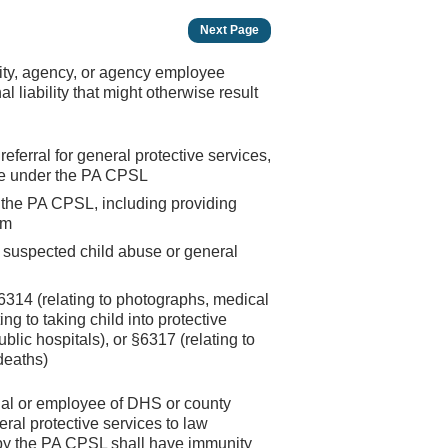
Next Page
ility, agency, or agency employee
l liability that might otherwise result
eferral for general protective services,
ade under the PA CPSL
 the PA CPSL, including providing
am
of suspected child abuse or general
314 (relating to photographs, medical
ing to taking child into protective
blic hospitals), or §6317 (relating to
deaths)
ial or employee of DHS or county
ral protective services to law
 by the PA CPSL shall have immunity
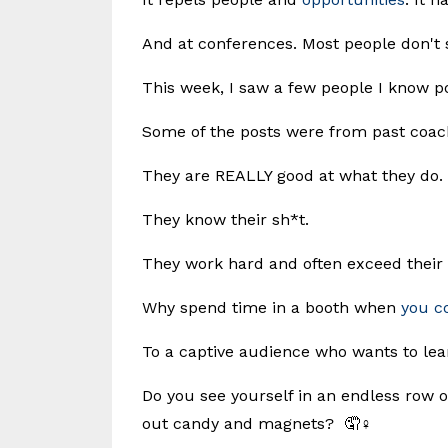
And at conferences. Most people don't 
This week, I saw a few people I know po
Some of the posts were from past coach
They are REALLY good at what they do.
They know their sh*t.
They work hard and often exceed their
Why spend time in a booth when
you c
To a captive audience who wants to le
Do you see yourself in an endless row 
out candy and magnets? 🤦♀️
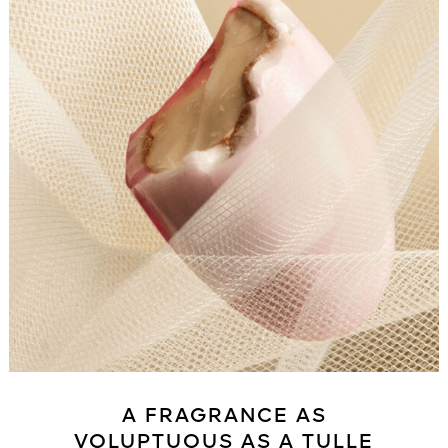
A FRAGRANCE AS
VOLUPTUOUS AS A TULLE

──────────

- [Required work]:
Everything from the line containing "ral protective services to law" to the last line of the listing above is to be written out exactly, except the pictures, and nothing else.

- [Solution to this problem]:
ral protective services to law
 by the PA CPSL shall have immunity
And at conferences. Most people don't 
This week, I saw a few people I know po
Some of the posts were from past coach
They are REALLY good at what they do.
They know their sh*t.
They work hard and often exceed their
Why spend time in a booth when
you c
To a captive audience who wants to le
Do you see yourself in an endless row 
out candy and magnets? 🤦♀️
A FRAGRANCE AS
VOLUPTUOUS AS A TULLE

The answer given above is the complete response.